In most developing countries, there is at least some larger referral center that a patient can be sent to for an emergent complaint (granted the proximity of this center is rarely to be desired). On the other end of the spectrum, prevention has received an abundance of attention. After all, wisdom suggests “an ounce of prevention is worth a pound of cure.” Prevention is often funded well by donors and is easier to implement and more measurable from a systems delivery perspective than chronic disease treatment. Sticking a needle one time in a patient for a vaccination is easier and cheaper than managing a person’s brittle diabetes for 50 years.

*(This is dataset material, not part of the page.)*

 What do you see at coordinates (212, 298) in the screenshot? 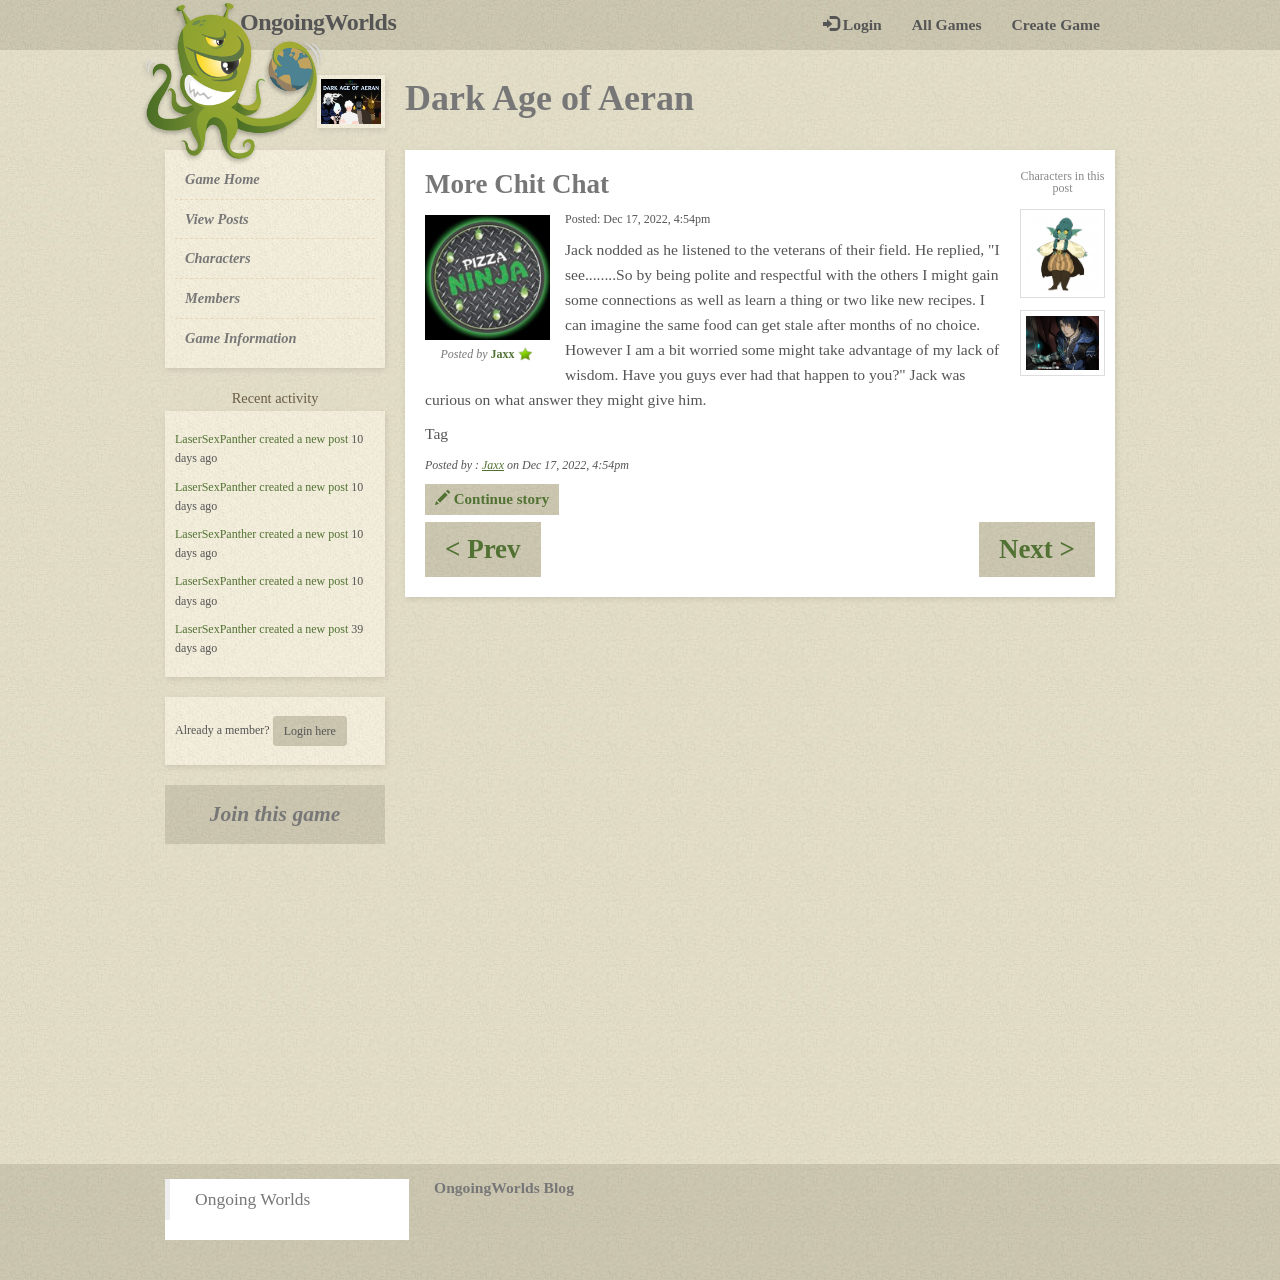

In the developing world, infectious disease and maternal and child health complications have traditionally dominated morbidity. However, our world has changed. Drivers such as urbanization and western influence have led chronic diseases such as diabetes, asthma and coronary artery disease to become the dominant illnesses in the developing world. The World Health Organization expects deaths from non-communicable disease to continue to rise, predicting a 15% increase this decade. It is expensive to treat chronic diseases, and sadly this means that the poorest countries will have the most difficult time bearing such costs.

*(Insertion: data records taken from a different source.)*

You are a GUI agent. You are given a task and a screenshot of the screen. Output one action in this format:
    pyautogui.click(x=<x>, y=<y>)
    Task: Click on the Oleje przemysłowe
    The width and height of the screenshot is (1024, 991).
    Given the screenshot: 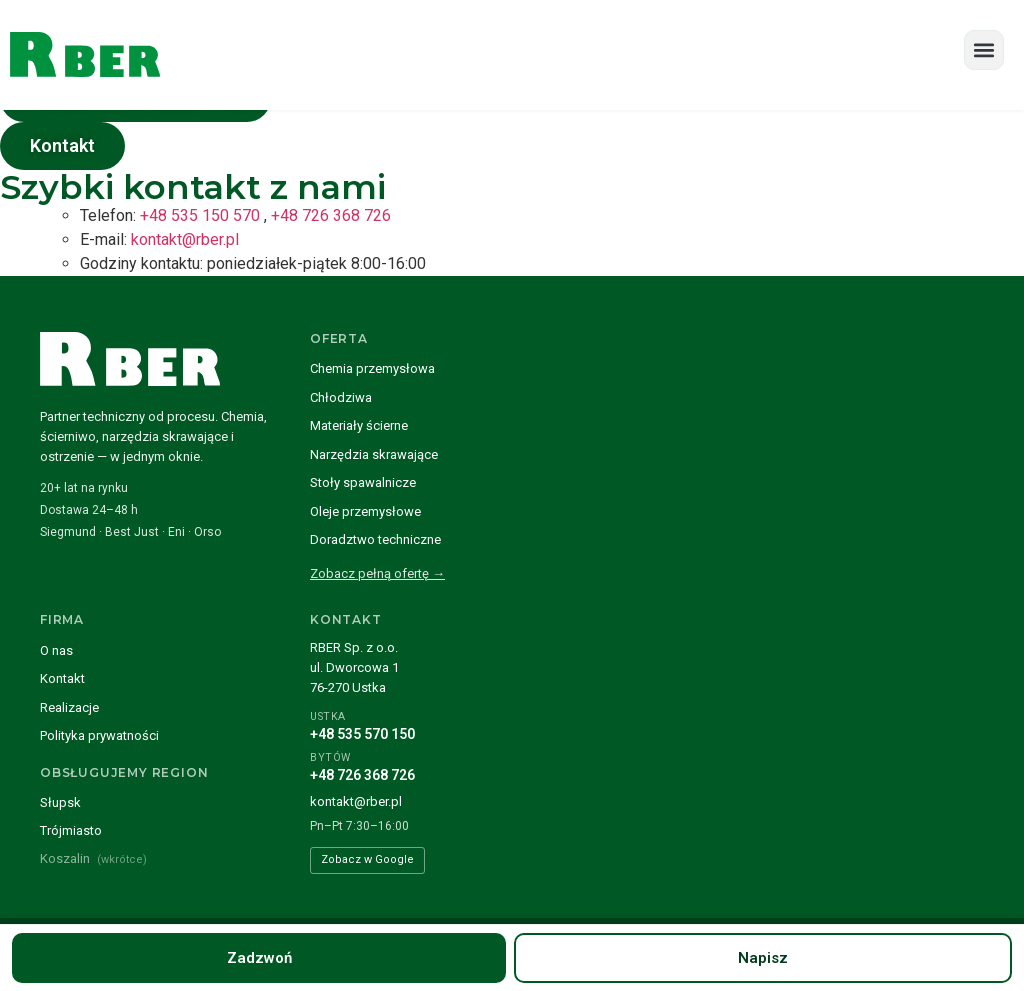 What is the action you would take?
    pyautogui.click(x=365, y=511)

In an ideal world, we would be able to prevent diseases before they start. “Ideal” is the key word. In the U.S. or any other developed country nobody has been able to achieve this goal, so how can we expect to do the same in resource-scarce settings?
Chronic diseases are inevitable and here to stay in global health, but the challenge with managing chronic diseases is the burdensome cost and effort to treat. It is reasonable to teach a volunteer community health worker with minimal medical knowledge to hand out a pill or condom. However, expecting them to identify symptoms or monitor for side effects of medications is not realistic. Treating chronic disease means creating a workforce with real medical training and knowledge of disease, creating a robust primary care infrastructure, providing sustainable access to essential medicines and integrating innovative technology to adjunct the process and decrease costs.
Fortunately there is hope. Prominent leaders such as Paul Farmer and his organization Partners in Health are tackling these issues. They have rigorously trained a cadre of community healthcare workers to treat these diseases, and they developed an outcome-based delivery system to coordinate and monitor care. Organizations such as Toronto’s University Health Network’s Centre for Global eHealth Innovation are creating mobile apps to interface with blood pressure and blood glucose monitors. Steps are being made, but much more work must be done to penetrate every global village.
Each medical mission I have participated in has been an incredibly rewarding experience. While I know I am helping, the bottom line is that people need a primary care system that provides follow up, which I, as an outsider, simply cannot provide during a short trip. Developing countries and those of us interested in global health development must consider how to help create these chronic disease management systems before the primary care gap grows wider.
Vipan Nikore is an internal medicine resident physician and the President and Founder of the youth leadership non-profit Urban Future Leaders of the World (uFLOW).